Era un hombre grande y fuerte, de más de 1,80 de alto,
pero desde que vino al hospital el cuerpo se le redujo a un asilo de huesos
—excepto las manos. Las manos siguen creciéndole.
Son grandes como las botas de un Van Gogh,
y van persiguiendo las uvas con torpeza por su regazo.
Pero ahora se da vuelta hacia mí con una ráfaga de sílabas urgentes
que acaban en una nota aguda— espera,
mirándome fijo a la cara.
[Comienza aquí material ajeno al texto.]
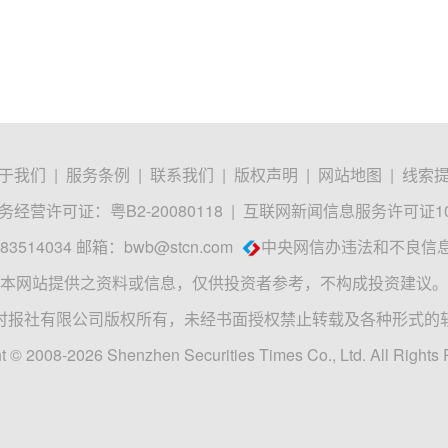
于我们
|
服务条例
|
联系我们
|
版权声明
|
网站地图
|
线索
经营许可证：粤B2-20080118
|
互联网新闻信息服务许可证1012
3514034 邮箱：
bwb@stcn.com
中央网信办违法和不良信
本网站提供之资料或信息，仅供投资者参考，不构成投资建议。
时报社有限公司版权所有，未经书面授权禁止转载及各种形式的
t © 2008-2026 Shenzhen Securities Times Co., Ltd. All Rights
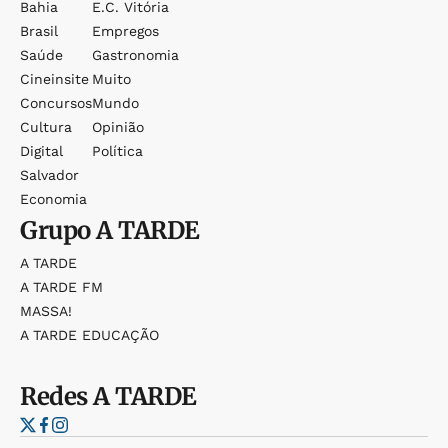
Bahia
E.c. Vitória
Brasil
Empregos
Saúde
Gastronomia
Cineinsite
Muito
Concursos
Mundo
Cultura
Opinião
Digital
Política
Salvador
Economia
Grupo
A TARDE
A TARDE
A TARDE FM
MASSA!
A TARDE EDUCAÇÃO
Redes
A TARDE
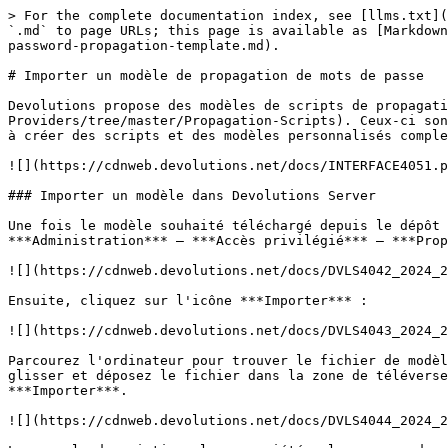
> For the complete documentation index, see [llms.txt](
`.md` to page URLs; this page is available as [Markdown
password-propagation-template.md).

# Importer un modèle de propagation de mots de passe

Devolutions propose des modèles de scripts de propagati
Providers/tree/master/Propagation-Scripts). Ceux-ci son
à créer des scripts et des modèles personnalisés comple
![](https://cdnweb.devolutions.net/docs/INTERFACE4051.p
### Importer un modèle dans Devolutions Server

Une fois le modèle souhaité téléchargé depuis le dépôt 
***Administration*** – ***Accès privilégié*** – ***Prop
![](https://cdnweb.devolutions.net/docs/DVLS4042_2024_2
Ensuite, cliquez sur l'icône ***Importer*** :

![](https://cdnweb.devolutions.net/docs/DVLS4043_2024_2
Parcourez l'ordinateur pour trouver le fichier de modèl
glisser et déposez le fichier dans la zone de téléverse
***Importer***.

![](https://cdnweb.devolutions.net/docs/DVLS4044_2024_2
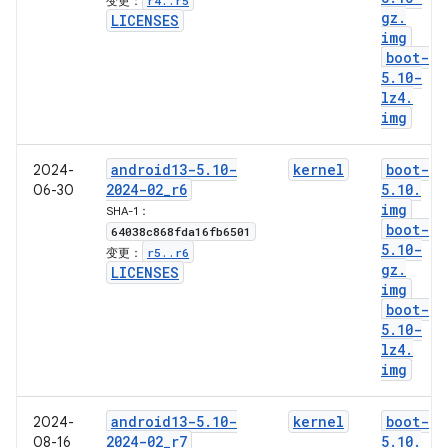
r4
.
.
r5
变更：
gz
.
LICENSES
img
boot-
5
.
10-
lz4
.
img
android13-5
.
10-
kernel
boot-
2024-
2024-02
_
r6
5
.
10
.
06-30
img
SHA-1：
boot-
64038c868fda16fb6501
5
.
10-
r5
.
.
r6
变更：
gz
.
LICENSES
img
boot-
5
.
10-
lz4
.
img
android13-5
.
10-
kernel
boot-
2024-
2024-02
_
r7
5
.
10
.
08-16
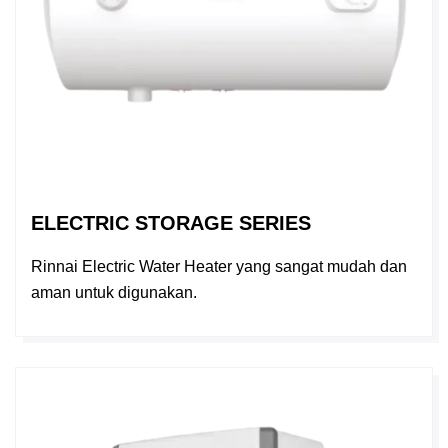
ELECTRIC STORAGE SERIES
Rinnai Electric Water Heater yang sangat mudah dan
aman untuk digunakan.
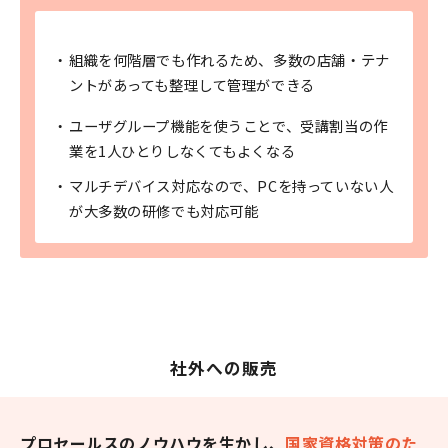
組織を何階層でも作れるため、多数の店舗・テナ
ントがあっても整理して管理ができる
ユーザグループ機能を使うことで、受講割当の作
業を1人ひとりしなくてもよくなる
マルチデバイス対応なので、PCを持っていない人
が大多数の研修でも対応可能
社外への販売
プロセールスのノウハウを生かし、
国家資格対策のた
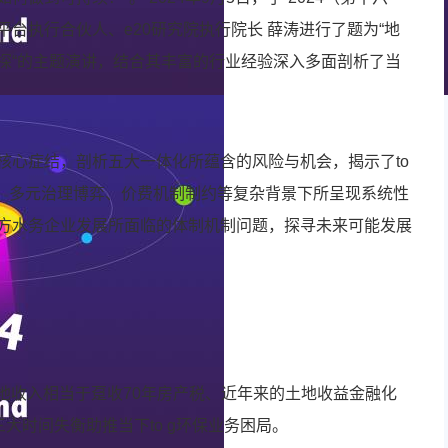
平台执行合伙人、e20研究院执行院长 薛涛进行了题为“地
探“的主题演讲，结合其丰富的行业经验深入多面剖析了当
核心症结，剖析五大一体化所蕴含的风险与机会，揭示了to
衡、多元治理博弈、价费机制制约等复杂背景下所呈现系统性
方水务企业发展所面临的体制机制问题，探寻未来可能发展
卖地收入相当于趸收70年房产税、近年来的土地收益金融化
三大时间失衡助推当下to g环保业务困局。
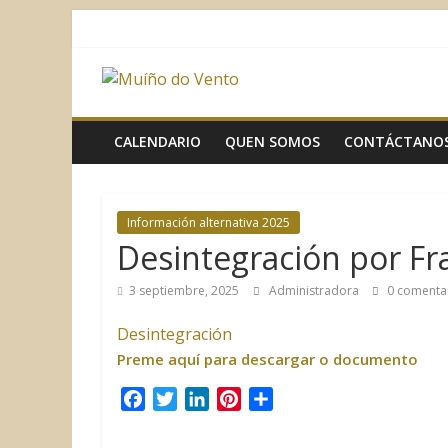
Saltar
al
contenido
Muíño
do
CALENDARIO
QUEN SOMOS
CONTÁCTANO
Vento
Información alternativa 2025
Asociación
Desintegración por Fra
Sociocultural
3 septiembre, 2025
Administradora
0 comenta
Desintegración
Preme aquí para descargar o documento
F
T
L
P
C
a
w
i
i
o
c
i
n
n
m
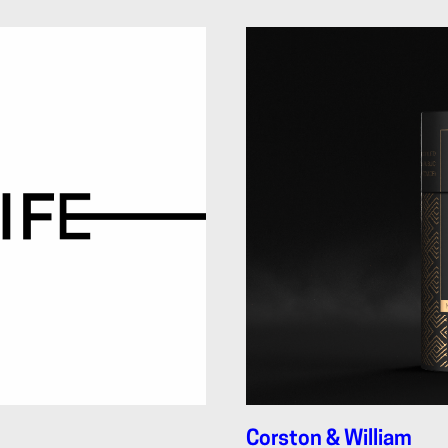
Corston & William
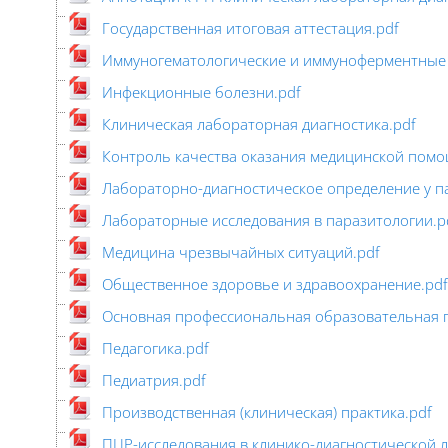
Государственная итоговая аттестация.pdf
Иммуногематологические и иммуноферментные и
Инфекционные болезни.pdf
Клиническая лабораторная диагностика.pdf
Контроль качества оказания медицинской помо
Лабораторно-диагностическое определение у па
Лабораторные исследования в паразитологии.p
Медицина чрезвычайных ситуаций.pdf
Общественное здоровье и здравоохранение.pdf
Основная профессиональная образовательная 
Педагогика.pdf
Педиатрия.pdf
Производственная (клиническая) практика.pdf
ПЦР-исследования в клинико-диагностической 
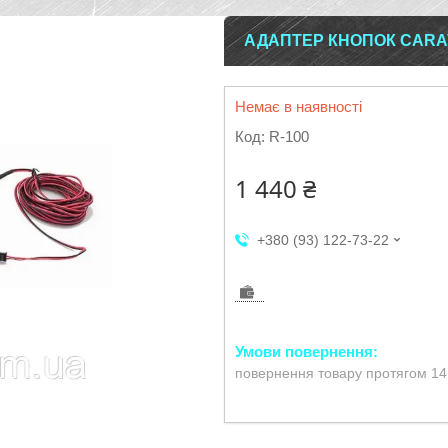
АДАПТЕР КНОПОК CARAV
Немає в наявності
Код:
R-100
1 440 ₴
+380 (93) 122-73-22
повернення товару протягом 14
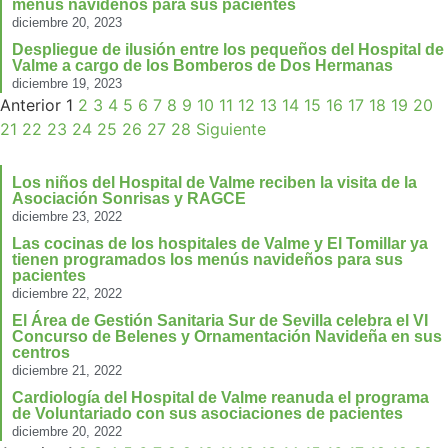
menús navideños para sus pacientes
diciembre 20, 2023
Despliegue de ilusión entre los pequeños del Hospital de
Valme a cargo de los Bomberos de Dos Hermanas
diciembre 19, 2023
Anterior
1
2
3
4
5
6
7
8
9
10
11
12
13
14
15
16
17
18
19
20
21
22
23
24
25
26
27
28
Siguiente
Los niños del Hospital de Valme reciben la visita de la
Asociación Sonrisas y RAGCE
diciembre 23, 2022
Las cocinas de los hospitales de Valme y El Tomillar ya
tienen programados los menús navideños para sus
pacientes
diciembre 22, 2022
El Área de Gestión Sanitaria Sur de Sevilla celebra el VI
Concurso de Belenes y Ornamentación Navideña en sus
centros
diciembre 21, 2022
Cardiología del Hospital de Valme reanuda el programa
de Voluntariado con sus asociaciones de pacientes
diciembre 20, 2022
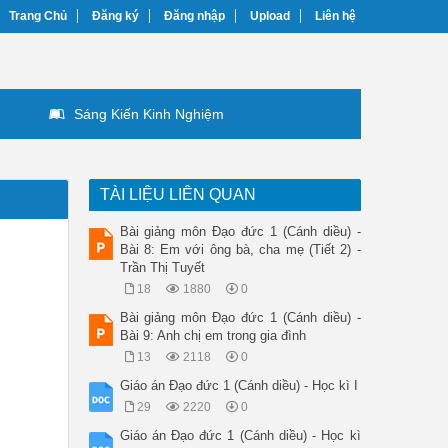
Trang Chủ
Đăng ký
Đăng nhập
Upload
Liên hệ
Sáng Kiến Kinh Nghiệm
TÀI LIỆU LIÊN QUAN
Bài giảng môn Đạo đức 1 (Cánh diều) -
Bài 8: Em với ông bà, cha mẹ (Tiết 2) -
Trần Thị Tuyết
18
1880
0
Bài giảng môn Đạo đức 1 (Cánh diều) -
Bài 9: Anh chị em trong gia đình
13
2118
0
Giáo án Đạo đức 1 (Cánh diều) - Học kì I
29
2220
0
Giáo án Đạo đức 1 (Cánh diều) - Học kì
Esa mirada inquisitiva.
Con una ceja levantada.
En casa tengo una foto pegada a la heladera.
Se ve el escuadrón aéreo de la Segunda Guerra Mundial posando delante del avión.
Las manos firmes en la espalda, las piernas separadas,
el mentón proyectándose hacia adelante.
Vestidos con los uniformes de vuelo inflados y con
una correa de cuero ancha ajustada a la entrepierna.
Entrecierran los ojos al brillo del sol del invierno de 1942.
Amanece.
Parten a Francia desde Dover.
Mi papá en el extremo izquierdo es el aviador más alto,
con el cuello subido
y una ceja levantada.
La luz sin sombra lo hace parecer inmortal,
para todo el mundo es alguien que no va a volver a llorar nunca.
Todavía me está mirando a la cara.
¡Alerones abajo! Grito.
Su sonrisa negra destella una sola vez y se apaga como un fósforo.